Dataset entries:
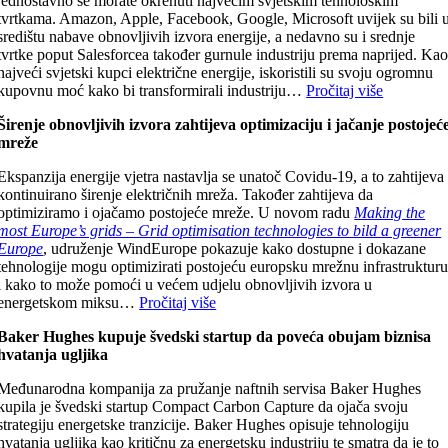
jednostavno se morate okrenuti najvećim svjetskim tehnološkim
tvrtkama. Amazon, Apple, Facebook, Google, Microsoft uvijek su bili 
središtu nabave obnovljivih izvora energije, a nedavno su i srednje
tvrtke poput Salesforcea također gurnule industriju prema naprijed. Ka
najveći svjetski kupci električne energije, iskoristili su svoju ogromnu
kupovnu moć kako bi transformirali industriju…
Pročitaj više
Širenje obnovljivih izvora zahtijeva optimizaciju i jačanje postojeć
mreže
Ekspanzija energije vjetra nastavlja se unatoč Covidu-19, a to zahtijeva
kontinuirano širenje električnih mreža. Također zahtijeva da
optimiziramo i ojačamo postojeće mreže. U novom radu
Making the
most Europe’s grids – Grid optimisation technologies to bild a greener
Europe
, udruženje WindEurope pokazuje kako dostupne i dokazane
tehnologije mogu optimizirati postojeću europsku mrežnu infrastruktur
i kako to može pomoći u većem udjelu obnovljivih izvora u
energetskom miksu…
Pročitaj više
Baker Hughes kupuje švedski startup da poveća obujam biznisa
hvatanja ugljika
Međunarodna kompanija za pružanje naftnih servisa Baker Hughes
kupila je švedski startup Compact Carbon Capture da ojača svoju
strategiju energetske tranzicije. Baker Hughes opisuje tehnologiju
hvatanja ugljika kao kritičnu za energetsku industriju te smatra da je to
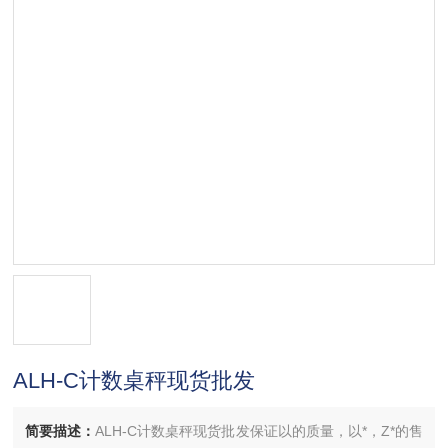
ALH-C计数桌秤现货批发
简要描述：
ALH-C计数桌秤现货批发保证以的质量，以*，Z*的售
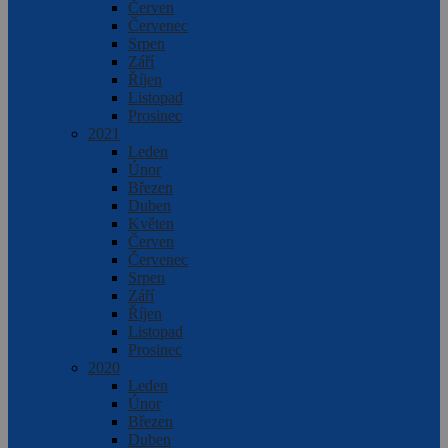
Červen
Červenec
Srpen
Září
Říjen
Listopad
Prosinec
2021
Leden
Únor
Březen
Duben
Květen
Červen
Červenec
Srpen
Září
Říjen
Listopad
Prosinec
2020
Leden
Únor
Březen
Duben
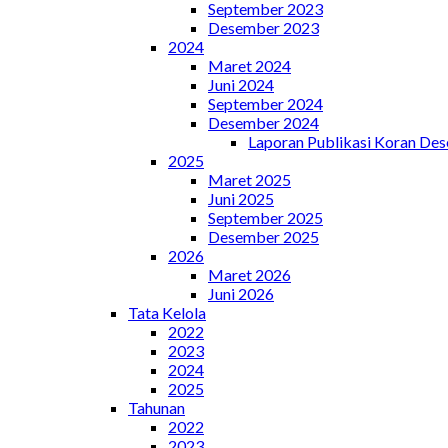
September 2023
Desember 2023
2024
Maret 2024
Juni 2024
September 2024
Desember 2024
Laporan Publikasi Koran De
2025
Maret 2025
Juni 2025
September 2025
Desember 2025
2026
Maret 2026
Juni 2026
Tata Kelola
2022
2023
2024
2025
Tahunan
2022
2023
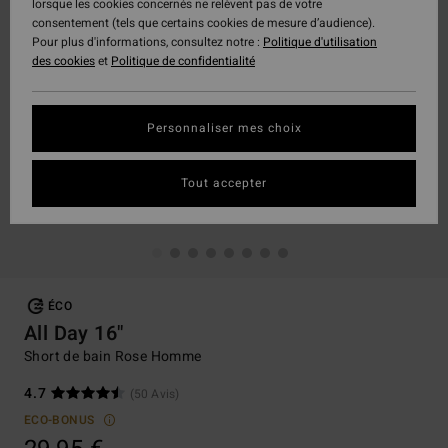
lorsque les cookies concernés ne relèvent pas de votre
consentement (tels que certains cookies de mesure d’audience).
Pour plus d'informations, consultez notre :
Politique d'utilisation
des cookies
et
Politique de confidentialité
Personnaliser mes choix
Tout accepter
ÉCO
All Day 16"
Short de bain Rose Homme
4.7
(50 Avis)
ECO-BONUS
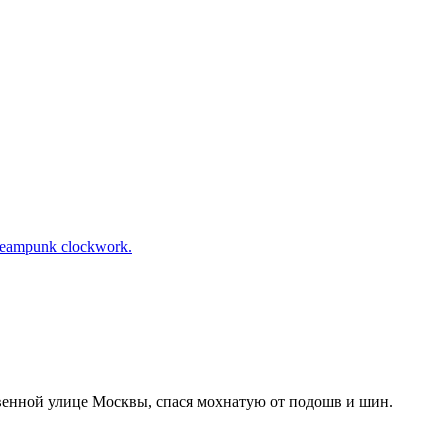
eampunk clockwork.
венной улице Москвы, спася мохнатую от подошв и шин.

▶ **Exercise**
Look through the records for the word "September". Every line that has it should be copied.

▶ **Answer below**
September 2023
September 2024
September 2025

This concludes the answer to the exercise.